Skocz do zawartości

Rekomendowane odpowiedzi

Wybrane dla Ciebie
Opublikowano

witam wczoraj zaorałem 50arów ugoró nawet szło teraz mam pytanie mówie odrazu chciałbym wszystko zrobić jak najłatwiej mój plan to taki zostawić to zaorane na zime na wiosne wychakować kultywatorem i pobronować po pare razy i zasiać coś jarego co o tym sądzicie? czy mogło by tak być?

Opublikowano

pomysł dobry, jednak czegokolwiek byś nie zasiał pamiętaj o odchwaszczeniu przedwschodowym. Ja w zeszłym roku zaorałem pół ha przed zimą i 1,5 ha na wiosnę pod siew kukurydzy. Na jednym i drugim polu przed siewem było talerzowane po 3 razy.

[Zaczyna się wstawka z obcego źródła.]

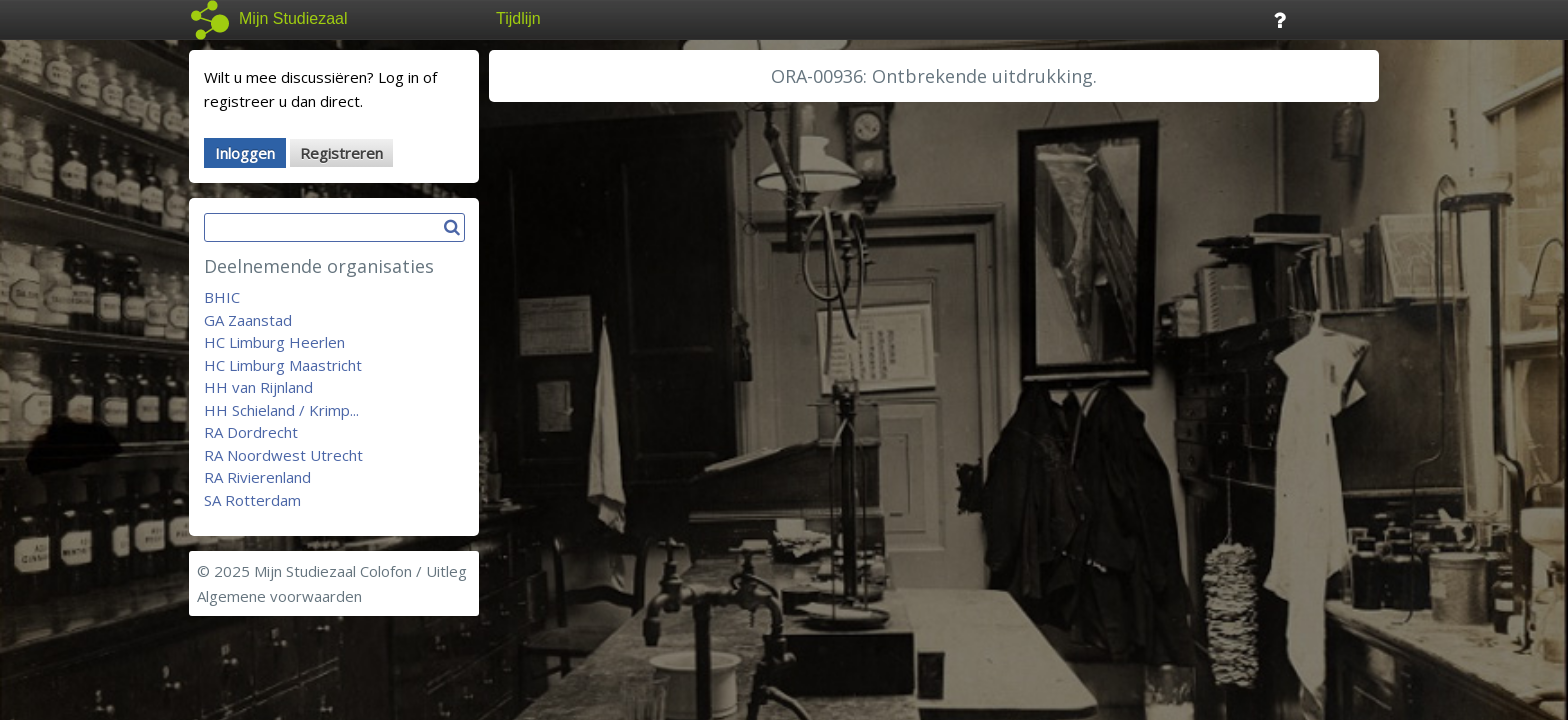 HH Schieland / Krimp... (281, 410)
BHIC (222, 297)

A różnica wyszła kolosalna, pole orane przed zimą praktycznie nie musiało by być odchwaszczane a na polu oranym wiosną była tragedia, mimo dzielonej dawki maistera i zeagrane była łąka.

Opublikowano

Dobrze Ci koledzy radzą. Na wiosnę zabronuj i pozwól urosnąć chwastom. Następnie opryskaj jakimś glifosfatem, odczekaj 3-4 tygodnie i orka, uprawka i siew gryki w dawce nieco zwiększonej 100kg/ha.

Opublikowano

Masz pomysł prosty i nie az taki zły. Jeżeli nie zasiedliły ci się uciążliwe chwasty trwałe, to wiosną przeleć kultywatorem 2-3 razy. Każdy przejazd po przeschnięciu poprzedniego. I nic innego ci nie urośnie poza owsem. Oczywiście owies musisz opryskać.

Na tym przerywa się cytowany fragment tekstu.